Which step would be the rate-determining step?

Well, the first step generates #"I"(g)#, which is used in the second step. #"I"_2(g)# is quite stable compared to #"I"(g)#, and needs light to become #"I"(g)#.

I would say that the second step is slow, but that it is due to not enough #"I"(g)# available as a result of not enough #"I"_2(g)# bonds cleaved.

But let's suppose it was just the second step, because it contains #"H"_2# as one of the reactants. Then the initially proposed rate law becomes:

#r(t) = k_2[I]^2[H_2]#

However, #"I"# is an intermediate and #[I]# must be replaced with #[I_2]#, since #"I"_2# is the other reactant. Now, step 1 is incorrectly written. It must be an equilibrium to agree with the proposed rate law...

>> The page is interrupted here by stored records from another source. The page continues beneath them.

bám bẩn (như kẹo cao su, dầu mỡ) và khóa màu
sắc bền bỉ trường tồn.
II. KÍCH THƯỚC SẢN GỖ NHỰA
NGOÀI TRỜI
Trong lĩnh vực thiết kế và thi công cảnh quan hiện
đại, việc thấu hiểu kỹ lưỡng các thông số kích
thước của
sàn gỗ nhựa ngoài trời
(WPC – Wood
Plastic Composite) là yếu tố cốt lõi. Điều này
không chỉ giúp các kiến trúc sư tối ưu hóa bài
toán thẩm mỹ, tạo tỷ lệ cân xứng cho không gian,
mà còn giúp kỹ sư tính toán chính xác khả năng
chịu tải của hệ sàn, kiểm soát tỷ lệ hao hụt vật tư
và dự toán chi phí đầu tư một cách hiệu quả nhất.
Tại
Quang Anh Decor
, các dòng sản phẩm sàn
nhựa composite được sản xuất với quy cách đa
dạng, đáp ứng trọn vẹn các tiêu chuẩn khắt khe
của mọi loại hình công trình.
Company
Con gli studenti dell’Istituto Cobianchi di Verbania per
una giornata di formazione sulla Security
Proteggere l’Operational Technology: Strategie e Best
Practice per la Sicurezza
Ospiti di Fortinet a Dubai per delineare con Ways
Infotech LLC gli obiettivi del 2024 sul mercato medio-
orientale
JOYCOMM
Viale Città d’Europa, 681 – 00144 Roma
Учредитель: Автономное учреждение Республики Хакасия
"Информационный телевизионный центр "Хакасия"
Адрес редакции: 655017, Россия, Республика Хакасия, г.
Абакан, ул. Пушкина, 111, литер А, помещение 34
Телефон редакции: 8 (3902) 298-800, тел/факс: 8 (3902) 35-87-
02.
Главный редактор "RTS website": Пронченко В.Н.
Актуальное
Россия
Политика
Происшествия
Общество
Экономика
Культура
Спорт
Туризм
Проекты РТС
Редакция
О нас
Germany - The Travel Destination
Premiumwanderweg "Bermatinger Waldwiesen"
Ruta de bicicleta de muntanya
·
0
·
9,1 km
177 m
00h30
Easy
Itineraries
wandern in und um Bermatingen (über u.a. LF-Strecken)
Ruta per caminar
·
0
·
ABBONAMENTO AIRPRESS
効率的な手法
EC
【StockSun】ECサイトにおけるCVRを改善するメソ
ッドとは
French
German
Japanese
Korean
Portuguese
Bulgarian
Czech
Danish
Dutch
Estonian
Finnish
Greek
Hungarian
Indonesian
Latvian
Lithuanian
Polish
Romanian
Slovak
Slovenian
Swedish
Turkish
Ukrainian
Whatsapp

#"I"_2(g) stackrel(k_1" ")(rightleftharpoons) 2"I"(g)#
#""^(" "" "" "k_(-1))#

#2"I"(g) + "H"_2(g) stackrel(k_2" ")(->) "H"_2"I"_2(g)#

#"H"_2"I"_2(g) stackrel(k_3" ")(->) 2"HI"(g)#

Then if we assume the fast equilibrium approximation, we get the equilibrium expression to be:

#r_1(t) = k_1[I_2] = r_(-1)(t) = k_(-1)[I]^2#

#=> K -= k_1/(k_(-1)) = ([I]^2)/([I_2])#

As a result,

#[I]^2 = k_1/(k_(-1))[I_2]#

And this gives:

#color(blue)(r(t) = (k_2k_1)/(k_(-1))[I_2][H_2])#

And this agrees with the proposed rate law, where #k = (k_2k_1)/(k_(-1))#.